[ATM] A two way null test for convex hyperboloids

[Mauritz Andersson]

Regarding the latest discussion on testing convex hyperboloids.
Maybe someone could comment on the following idea on a null test or
point to previous identical or similar schemes.

As an example for discussion, consider the secondary for a 400 mm
diam, f8.4 RC telescope. The secondary has a RoC of 1374.6 mm and a
conic constant of -5.907.

Assume that the back side of this glass is figured to a convex surface
of RoC 1277 mm and conic constant of -4.91.

So the prescription is
R1 1374.6 mm   CC -5.907   (Surface to be used in telescope)
R2 1277.0 mm   CC -4.910
Center thickness 20 mm, diameter 160 mm

When testing the surface 1 from the back through surface 2 using a
Foucault test you will have a very good null.
Now the interesting thing is that when you turn the lens around to
test surface 2 through the front surface 1 you _also_ have a null.
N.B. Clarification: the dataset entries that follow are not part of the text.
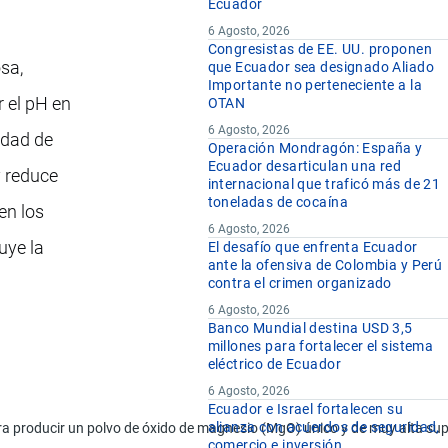
Ecuador
6 Agosto, 2026
Congresistas de EE. UU. proponen
sa,
que Ecuador sea designado Aliado
Importante no perteneciente a la
r el pH en
OTAN
6 Agosto, 2026
idad de
Operación Mondragón: España y
Ecuador desarticulan una red
y reduce
internacional que traficó más de 21
toneladas de cocaína
en los
6 Agosto, 2026
uye la
El desafío que enfrenta Ecuador
ante la ofensiva de Colombia y Perú
contra el crimen organizado
6 Agosto, 2026
Banco Mundial destina USD 3,5
millones para fortalecer el sistema
eléctrico de Ecuador
6 Agosto, 2026
Ecuador e Israel fortalecen su
alianza con acuerdos de seguridad,
 producir un polvo de óxido de magnesio (MgO) único y de muy alta superf
comercio e inversión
So
you see a null from both sides of the glass.

See OSLO files here:
http://hem.bredband.net/mauritzandersson/convextesting_rc_null_asphback.len
http://hem.bredband.net/mauritzandersson/convextesting_rc_null_asphback_reverse.len
(I'm assuming testing in HeNe light and a quartz mirror subtrate here.)

OK, fine but how do one get the R2 hyperboloidal surface in the first place?
Turns out that if you start with both surfaces spherical with the
correct RoC and perform the following iterative procedure, you end up
with both surfaces having the correct hyperbolic constant.
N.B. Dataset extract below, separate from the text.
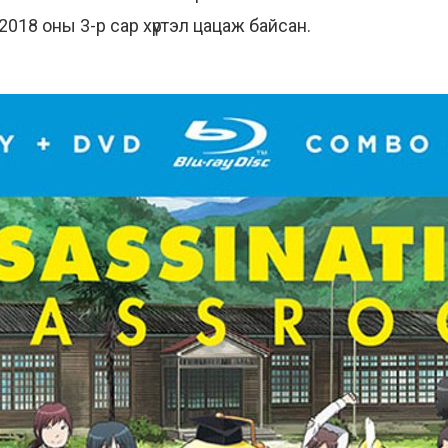
2018 оны 3-р сар хүртэл цацаж байсан.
Test the second surface through the first, you will see a deviation
from null (about 20 waves). Now polish the second surface until you
get closer to a null, about 10-5 waves asph remaining.
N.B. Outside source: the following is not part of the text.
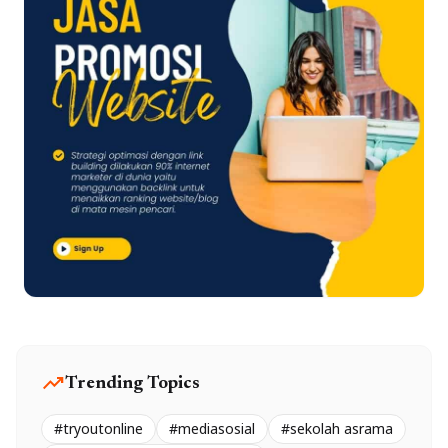
trending_up
Trending Topics
#tryoutonline
#mediasosial
#sekolah asrama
Now turn the lens around and test the first surface through the second
surface. Polish the first surface until you get close to a null. Go
back to testing and polishing the second surface and reiterate this
until you see a good null on both sides. This procedure converges to a
k=-5.907 for the 1374 mm surface and to a k= -4.91 for the 1277 mm
surface. The convergence is in theory exponential with the number of
iterations. After 4-5 iterations you should be below 0.1 waves PV
error.

Convergence occurs because one tests and polishes the _reflecting_
surface in each iteration, the reflecting surface contributes with
approx twice the wavefront error compared to the refracting surface.
(You can try the iterations by resetting the conic constants to 0 in
the OSLO files and do the stepvise "figuring" by introducing a cc on
the reflecting surface in each case.)

What do you think, is this method also feasible in _practice_?

Regards,
Mauritz Andersson